Your task: Every line that includes the word "уровень" needs to be copied from the listing.

Materials provided:
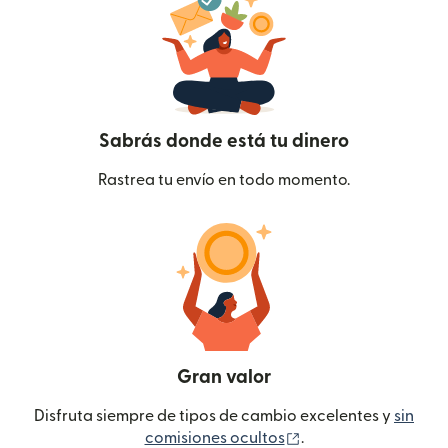
Sabrás donde está tu dinero
Rastrea tu envío en todo momento.
Gran valor
Disfruta siempre de tipos de cambio excelentes y
sin
(se abre en una ven
comisiones ocultos
.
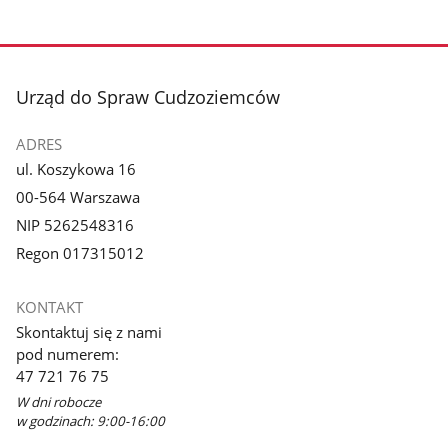
stopka
Urząd do Spraw Cudzoziemców
ADRES
ul. Koszykowa 16
00-564 Warszawa
NIP 5262548316
Regon 017315012
KONTAKT
Skontaktuj się z nami
pod numerem:
47 721 76 75
W dni robocze
w godzinach: 9:00-16:00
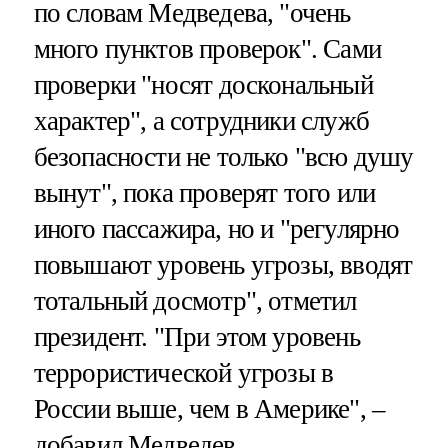
по словам Медведева, "очень
много пунктов проверок". Сами
проверки "носят доскональный
характер", а сотрудники служб
безопасности не только "всю душу
вынут", пока проверят того или
иного пассажира, но и "регулярно
повышают уровень угрозы, вводят
тотальный досмотр", отметил
президент. "При этом уровень
террористической угрозы в
России выше, чем в Америке", –
добавил Медведев.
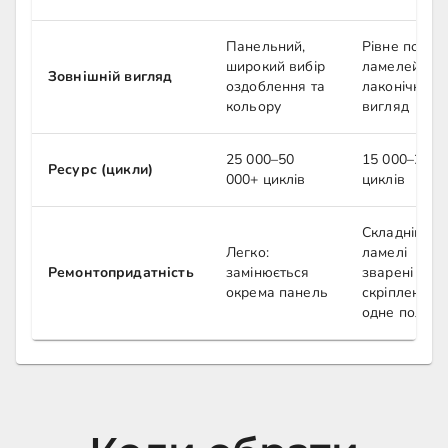
Панельний,
Рівне полот
широкий вибір
ламелей,
Зовнішній вигляд
оздоблення та
лаконічний
кольору
вигляд
25 000–50
15 000–25 0
Ресурс (цикли)
000+ циклів
циклів
Складніше:
Легко:
ламелі
Ремонтопридатність
замінюється
зварені або
окрема панель
скріплені в
одне полотн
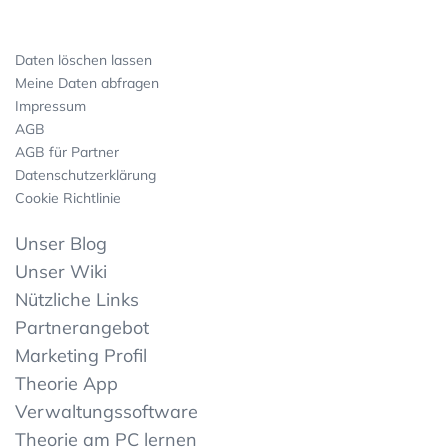
Daten löschen lassen
Meine Daten abfragen
Impressum
AGB
AGB für Partner
Datenschutzerklärung
Cookie Richtlinie
Unser Blog
Unser Wiki
Nützliche Links
Partnerangebot
Marketing Profil
Theorie App
Verwaltungssoftware
Theorie am PC lernen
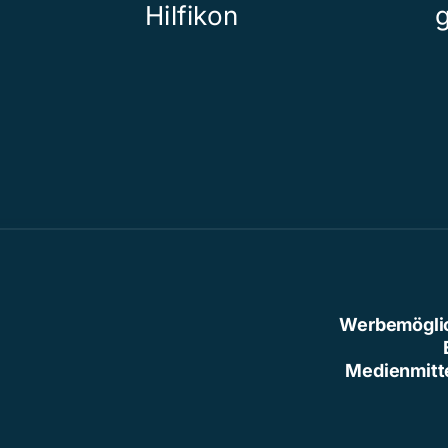
Hilfikon
Werbemögli
Medienmitt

Output below:
повышают уровень угрозы, вводят
президент. "При этом уровень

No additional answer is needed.